Why Onboarding Is One of the Most Important HR Functions
A well-designed onboarding process does more than hand a new employee their laptop and access badge. It builds confidence, establishes expectations, and accelerates productivity. Poor onboarding, on the other hand, leads to confusion, disengagement, and early turnover — all of which cost the business time and money.
This guide breaks down the onboarding process into four clear phases so HR teams and managers can run a consistent, professional experience every time.
Phase 1: Pre-Boarding (Before Day One)
The onboarding experience starts the moment an offer is accepted. Use this window to handle admin and set a positive tone.
- Send the offer letter and employment contract for signature (use an e-signature tool to speed this up)
- Collect new hire paperwork: tax forms, bank details for payroll, emergency contacts, ID verification
- Set up system access: email account, HR platform login, relevant software
- Assign a buddy or point of contact so the new hire has someone to reach out to with questions
- Send a welcome email with their start date, location or remote login details, dress code, and what to expect on day one
- Prepare their workspace: desk, equipment, stationery, and any welcome materials
Phase 2: Day One — First Impressions Count
The first day sets the tone for the entire employment relationship. Keep it structured but not overwhelming.

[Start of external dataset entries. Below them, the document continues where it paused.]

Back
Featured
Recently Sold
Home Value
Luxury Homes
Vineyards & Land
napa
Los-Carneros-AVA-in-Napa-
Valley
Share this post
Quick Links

- Give a warm welcome from HR and their direct manager
- Conduct a workplace tour (or virtual orientation if remote)
- Review the employee handbook: policies, working hours, leave entitlements, code of conduct
- Complete any remaining compliance paperwork
- Introductions to the immediate team and key stakeholders
- Walk through systems and tools they'll use daily
- Schedule a relaxed lunch or informal chat — avoid back-to-back formal meetings
Phase 3: Weeks 2–4 — Building Foundations
Once the initial admin is done, focus shifts to role clarity and integration.
- Set 30-day goals with the manager — clear, achievable, and tied to real work
- Schedule shadowing sessions with colleagues in related roles
- Deliver role-specific training (see our Training & Development guides for structuring this)
- Check in informally at the end of week two to address any early questions or concerns
- Confirm payroll details are correctly set up — catching errors early avoids bigger issues
Phase 4: Days 30–90 — Embedding and Evaluating
The 30-60-90 day framework is widely used because it works. Structure it like this:
| Milestone | Focus | HR Action |
|---|---|---|
| 30 Days | Learning the role and culture | Informal check-in, confirm training completion |
| 60 Days | Contributing independently | Manager feedback review, address any concerns |
| 90 Days | Full productivity and integration | Formal probation review, confirm employment status |
Common Onboarding Mistakes to Avoid
- Information overload on day one — spread training over several days
- No clear owner — assign one HR contact responsible for the full process
- Skipping remote employees — they need more structure, not less
- Forgetting culture — technical training matters, but so does helping people feel they belong
Final Thoughts
A repeatable, well-documented onboarding checklist removes guesswork and ensures every new hire gets the same quality experience. Build it once, refine it regularly, and your team will thank you for it.